Роуз присела на край кровати. На фоне дверного проема четко вырисовался её темный силуэт с сигаретой в руке.
- Да нечего особенно рассказывать. Я плохо его знала. В кармане у него лежал пистолет, хотя он не был ни гангстер, ни уличный бандюга. Он много повидал на своем веку, через многое прошел... Все тело у него было в ужасных шрамах. На одном плече, помню, была татуировка - крошечная желто-голубая птичка. Симпатичная. Он рассказал мне, что сделал её в Индокитае. Чудная фигура у него была. Ноги и бедра так себе, но грудь и плечи - мощные, а ручищи побольше твоих. Спали мы в разных кроватях, потому что по ночам его часто мучили кошмары. Он шептал угрозы и проклятия, стонал, махал кулаками и просыпался в холодном поту. А проснувшись, мог заплакать, побежать проверить дверной замок, а иногда таблетки глотал. Я слушала, что он там бормотал, но ни слова не понимала - Йозеф бредил на каком-то иностранном языке. Он частенько повторял одно имя "Кислый-немец". Вилли Кислый. Я хорошо запомнила это имя, потому что когда он его выкрикивал, я почему-то думала о немецкой кислой капусте. И ещё он выкрикивал женское имя. Какое-то азиатское. Он обычно произносил её имя с придыханием - видно, та ещё была краля. Он говорил так: "Ми-Люси-аа!" Но я ни разу не спросила его об этих людях. Не хотела знать.

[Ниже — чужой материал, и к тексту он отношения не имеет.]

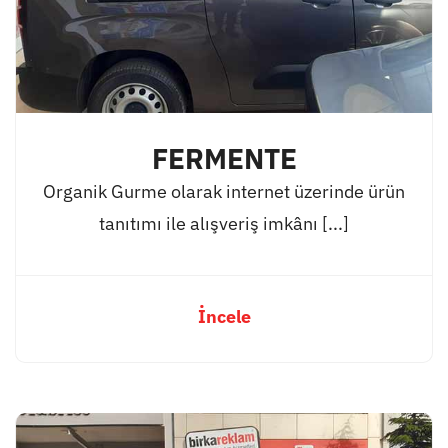
FERMENTE
Organik Gurme olarak internet üzerinde ürün
tanıtımı ile alışveriş imkânı [...]
İncele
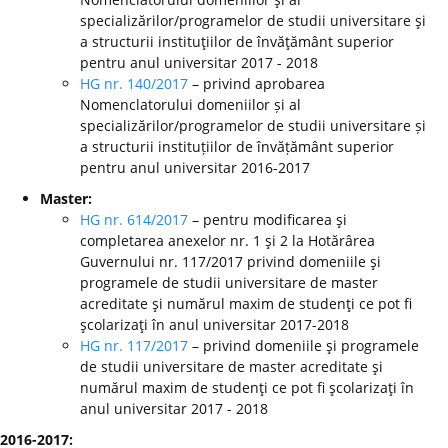
specializărilor/programelor de studii universitare şi
a structurii instituţiilor de învăţământ superior
pentru anul universitar 2017 - 2018
HG nr. 140/2017
– privind aprobarea
Nomenclatorului domeniilor și al
specializărilor/programelor de studii universitare și
a structurii instituțiilor de învățământ superior
pentru anul universitar 2016-2017
Master:
HG nr. 614/2017
– pentru modificarea şi
completarea anexelor nr. 1 şi 2 la Hotărârea
Guvernului nr. 117/2017 privind domeniile şi
programele de studii universitare de master
acreditate şi numărul maxim de studenţi ce pot fi
şcolarizaţi în anul universitar 2017-2018
HG nr. 117/2017
– privind domeniile şi programele
de studii universitare de master acreditate şi
numărul maxim de studenţi ce pot fi şcolarizaţi în
anul universitar 2017 - 2018
2016-2017:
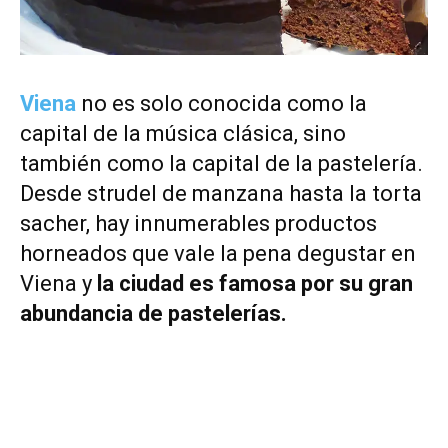
Viena
no es solo conocida como la
capital de la música clásica, sino
también como la capital de la pastelería.
Desde strudel de manzana hasta la torta
sacher, hay innumerables productos
horneados que vale la pena degustar en
Viena y
la ciudad es famosa por su gran
abundancia de pastelerías.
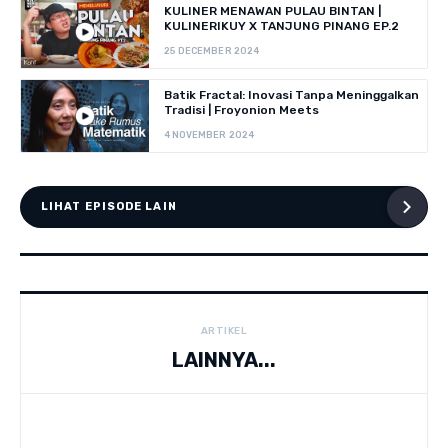
KULINER MENAWAN PULAU BINTAN |
KULINERIKUY X TANJUNG PINANG EP.2
25 DECEMBER 2024
Batik Fractal: Inovasi Tanpa Meninggalkan
Tradisi | Froyonion Meets
4 NOVEMBER 2024
LIHAT EPISODE LAIN
ARTIKEL
LAINNYA...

Роуз затушила сигарету в пепельнице и вытянулась на кровати подле меня. Она молчала несколько минут, и я уж подумал, что она задремала. Роуз вдруг произнесла:
- Хочу все начистоту. Йозеф мне не докучал. Я в основном была одна. Я готовила ему еду, спала с ним. И все. Все остальное время он читал свои газеты да посмеивался. Иногда он говорил вслух - но не по-английски. А однажды он прочитал что-то в газете и просто покатился со смеху. "Да они захомутали Листера, этого подонка! Ну теперь чертям в аду придется попотеть, поджаривая на сковородке его гнусную душонку!" Но в основном - я уже говорила - он возился со своими деревяшками. Вечерами он водил меня в кино, да только смеялся там, где не надо. Иногда мы ходили на концерты там тусовалась патлатая шантропа-джазушники. Если мне нужны были деньги или я скучала, он выдавал мне десятку-двадцатку или больше, если я просила, приговаривая: "Милая барышня, ты что-то не в себе. Пойди купи себе что-нибудь".